Today’s revisions are a somewhat different animal from the monthly revisions that we routinely discuss for various indicators. Essentially all US economic data are based initially on surveys from responding firms. The "month-to-month" revisions to such series then reflect information from late-responding survey participants. Eventually, those series are "benchmark-revised" to incorporate more universal information gleaned from various tax returns, which everyone is required to complete.
Almost all indicators are benchmark-revised once a year to reflect tax return information from about a year-and-a-half earlier. The personal income data—specifically the wage-and-salary income data—are the exception to this rule. They are effectively benchmark-revised each quarter to reflect information from payroll tax returns filed four to six months earlier. Thus, the income data we had a month ago were based on payroll tax returns through September 2018 and survey data for subsequent months. Today’s news folds in payroll tax return data for the months October through December 2018, with survey data then holding for January through April 2019.
We belabor these points because today’s news wiped away most of the wage income growth previously reported for 4Q18. Previous data showed private wage income growing at a 5.4% rate in 4Q18. The revised data mark this rate down to just 1.6%. Now, it is true that wage income growth for the first four months of 2019 is currently estimated at a 4.4% rate. However, those estimates are based on the same survey data for January-April that proved to be so overstated for October-December.

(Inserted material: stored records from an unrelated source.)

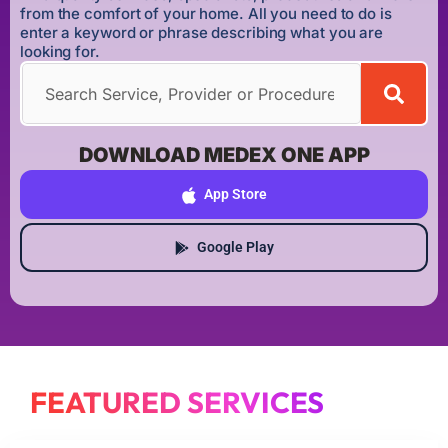
from the comfort of your home. All you need to do is
enter a keyword or phrase describing what you are
looking for.
DOWNLOAD MEDEX ONE APP
App Store
Google Play
FEATURED SERVICES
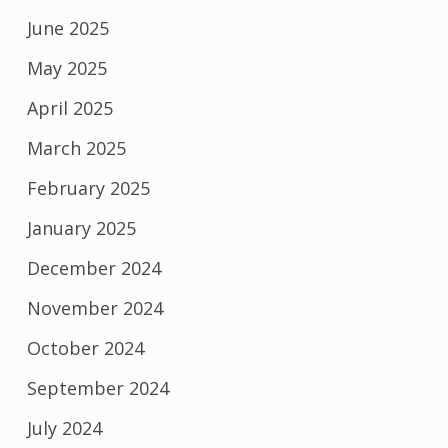
June 2025
May 2025
April 2025
March 2025
February 2025
January 2025
December 2024
November 2024
October 2024
September 2024
July 2024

In other words, if that 4Q18 income slowing represents some substantive move in the economy that is still in place, the 2019 data income growth data could be revised down just as much (come August) as the 4Q18 data were revised down today.
In any case, again, the data in hand indicate a noticeable slowing in income growth since spring 2018. Consumer spending on goods shows a slowing over the same time span, and growth in consumer spending on services has also looked a bit soggier in recent months. None of these threaten recession, but they are, again, suggestive of slower growth than the Federal Reserve would like to see.